Your goal → Return verbatim all lines from the first one in the records to the line with "оставшуюся сумму.", both ends kept.

(Extracted page text data)
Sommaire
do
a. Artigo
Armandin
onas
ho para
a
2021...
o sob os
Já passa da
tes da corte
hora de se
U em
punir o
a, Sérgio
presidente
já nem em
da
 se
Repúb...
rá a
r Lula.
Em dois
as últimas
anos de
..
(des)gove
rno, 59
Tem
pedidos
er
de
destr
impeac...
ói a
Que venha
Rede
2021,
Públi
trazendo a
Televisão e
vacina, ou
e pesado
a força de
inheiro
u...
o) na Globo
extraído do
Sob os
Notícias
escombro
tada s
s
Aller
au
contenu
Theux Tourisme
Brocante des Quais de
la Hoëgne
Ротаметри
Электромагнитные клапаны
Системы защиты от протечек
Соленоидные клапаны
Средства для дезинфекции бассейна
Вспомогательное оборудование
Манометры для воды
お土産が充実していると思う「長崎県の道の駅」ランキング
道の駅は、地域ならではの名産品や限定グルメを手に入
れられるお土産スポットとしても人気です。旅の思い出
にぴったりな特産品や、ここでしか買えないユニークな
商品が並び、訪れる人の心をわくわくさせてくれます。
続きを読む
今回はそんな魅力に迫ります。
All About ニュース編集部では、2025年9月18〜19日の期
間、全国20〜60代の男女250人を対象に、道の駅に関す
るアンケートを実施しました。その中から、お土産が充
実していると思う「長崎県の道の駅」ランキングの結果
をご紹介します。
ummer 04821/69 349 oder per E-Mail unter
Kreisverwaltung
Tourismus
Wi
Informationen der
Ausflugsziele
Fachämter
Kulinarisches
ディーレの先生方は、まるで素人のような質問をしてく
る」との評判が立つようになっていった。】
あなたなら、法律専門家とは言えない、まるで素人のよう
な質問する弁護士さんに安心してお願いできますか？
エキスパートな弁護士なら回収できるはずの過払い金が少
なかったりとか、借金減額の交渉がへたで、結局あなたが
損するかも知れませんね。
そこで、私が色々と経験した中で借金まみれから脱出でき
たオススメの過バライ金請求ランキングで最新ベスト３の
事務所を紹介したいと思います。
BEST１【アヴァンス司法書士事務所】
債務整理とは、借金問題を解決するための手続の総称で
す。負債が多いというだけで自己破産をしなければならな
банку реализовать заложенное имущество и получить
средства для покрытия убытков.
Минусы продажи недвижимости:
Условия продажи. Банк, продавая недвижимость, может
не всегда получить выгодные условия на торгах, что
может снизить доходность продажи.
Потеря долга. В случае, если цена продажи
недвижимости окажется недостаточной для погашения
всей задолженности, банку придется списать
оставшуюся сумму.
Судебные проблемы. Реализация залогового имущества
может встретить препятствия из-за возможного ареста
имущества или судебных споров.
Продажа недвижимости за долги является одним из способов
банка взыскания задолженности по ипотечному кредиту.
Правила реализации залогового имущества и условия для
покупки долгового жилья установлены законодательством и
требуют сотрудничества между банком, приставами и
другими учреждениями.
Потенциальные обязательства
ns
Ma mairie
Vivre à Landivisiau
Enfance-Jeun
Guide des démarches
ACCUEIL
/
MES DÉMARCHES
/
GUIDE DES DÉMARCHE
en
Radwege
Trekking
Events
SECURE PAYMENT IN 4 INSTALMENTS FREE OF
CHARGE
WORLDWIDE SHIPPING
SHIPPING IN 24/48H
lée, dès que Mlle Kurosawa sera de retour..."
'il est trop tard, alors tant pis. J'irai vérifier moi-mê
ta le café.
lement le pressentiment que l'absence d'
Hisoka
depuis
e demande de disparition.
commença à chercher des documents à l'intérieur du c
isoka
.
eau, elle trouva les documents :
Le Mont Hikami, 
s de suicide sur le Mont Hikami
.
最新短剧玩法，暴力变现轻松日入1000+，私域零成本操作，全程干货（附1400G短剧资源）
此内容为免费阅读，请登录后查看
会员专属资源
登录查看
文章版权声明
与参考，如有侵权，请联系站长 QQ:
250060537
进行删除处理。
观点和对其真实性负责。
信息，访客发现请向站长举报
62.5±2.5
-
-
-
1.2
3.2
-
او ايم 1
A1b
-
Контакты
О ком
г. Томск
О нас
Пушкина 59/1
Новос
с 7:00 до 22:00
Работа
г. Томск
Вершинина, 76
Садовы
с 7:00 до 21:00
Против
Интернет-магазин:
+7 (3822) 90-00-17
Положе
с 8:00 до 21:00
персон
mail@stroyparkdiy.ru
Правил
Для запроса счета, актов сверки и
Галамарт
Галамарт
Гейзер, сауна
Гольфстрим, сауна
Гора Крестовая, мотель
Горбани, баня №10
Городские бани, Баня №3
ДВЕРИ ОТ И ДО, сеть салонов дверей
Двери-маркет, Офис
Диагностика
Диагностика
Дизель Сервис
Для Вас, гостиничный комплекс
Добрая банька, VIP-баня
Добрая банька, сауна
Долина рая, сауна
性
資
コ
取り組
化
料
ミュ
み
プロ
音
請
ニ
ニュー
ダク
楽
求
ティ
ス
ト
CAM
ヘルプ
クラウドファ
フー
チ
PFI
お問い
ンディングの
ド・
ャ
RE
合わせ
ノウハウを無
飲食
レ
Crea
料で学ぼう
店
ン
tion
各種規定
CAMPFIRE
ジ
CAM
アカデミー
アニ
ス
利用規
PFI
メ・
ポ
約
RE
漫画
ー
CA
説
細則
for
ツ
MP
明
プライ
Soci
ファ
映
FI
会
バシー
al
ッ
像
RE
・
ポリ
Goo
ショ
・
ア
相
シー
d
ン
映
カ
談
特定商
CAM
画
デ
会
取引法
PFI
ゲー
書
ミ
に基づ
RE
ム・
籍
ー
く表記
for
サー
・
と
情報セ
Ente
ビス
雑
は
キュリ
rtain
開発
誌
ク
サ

Result of the task →
Sommaire
do
a. Artigo
Armandin
onas
ho para
a
2021...
o sob os
Já passa da
tes da corte
hora de se
U em
punir o
a, Sérgio
presidente
já nem em
da
 se
Repúb...
rá a
r Lula.
Em dois
as últimas
anos de
..
(des)gove
rno, 59
Tem
pedidos
er
de
destr
impeac...
ói a
Que venha
Rede
2021,
Públi
trazendo a
Televisão e
vacina, ou
e pesado
a força de
inheiro
u...
o) na Globo
extraído do
Sob os
Notícias
escombro
tada s
s
Aller
au
contenu
Theux Tourisme
Brocante des Quais de
la Hoëgne
Ротаметри
Электромагнитные клапаны
Системы защиты от протечек
Соленоидные клапаны
Средства для дезинфекции бассейна
Вспомогательное оборудование
Манометры для воды
お土産が充実していると思う「長崎県の道の駅」ランキング
道の駅は、地域ならではの名産品や限定グルメを手に入
れられるお土産スポットとしても人気です。旅の思い出
にぴったりな特産品や、ここでしか買えないユニークな
商品が並び、訪れる人の心をわくわくさせてくれます。
続きを読む
今回はそんな魅力に迫ります。
All About ニュース編集部では、2025年9月18〜19日の期
間、全国20〜60代の男女250人を対象に、道の駅に関す
るアンケートを実施しました。その中から、お土産が充
実していると思う「長崎県の道の駅」ランキングの結果
をご紹介します。
ummer 04821/69 349 oder per E-Mail unter
Kreisverwaltung
Tourismus
Wi
Informationen der
Ausflugsziele
Fachämter
Kulinarisches
ディーレの先生方は、まるで素人のような質問をしてく
る」との評判が立つようになっていった。】
あなたなら、法律専門家とは言えない、まるで素人のよう
な質問する弁護士さんに安心してお願いできますか？
エキスパートな弁護士なら回収できるはずの過払い金が少
なかったりとか、借金減額の交渉がへたで、結局あなたが
損するかも知れませんね。
そこで、私が色々と経験した中で借金まみれから脱出でき
たオススメの過バライ金請求ランキングで最新ベスト３の
事務所を紹介したいと思います。
BEST１【アヴァンス司法書士事務所】
債務整理とは、借金問題を解決するための手続の総称で
す。負債が多いというだけで自己破産をしなければならな
банку реализовать заложенное имущество и получить
средства для покрытия убытков.
Минусы продажи недвижимости:
Условия продажи. Банк, продавая недвижимость, может
не всегда получить выгодные условия на торгах, что
может снизить доходность продажи.
Потеря долга. В случае, если цена продажи
недвижимости окажется недостаточной для погашения
всей задолженности, банку придется списать
оставшуюся сумму.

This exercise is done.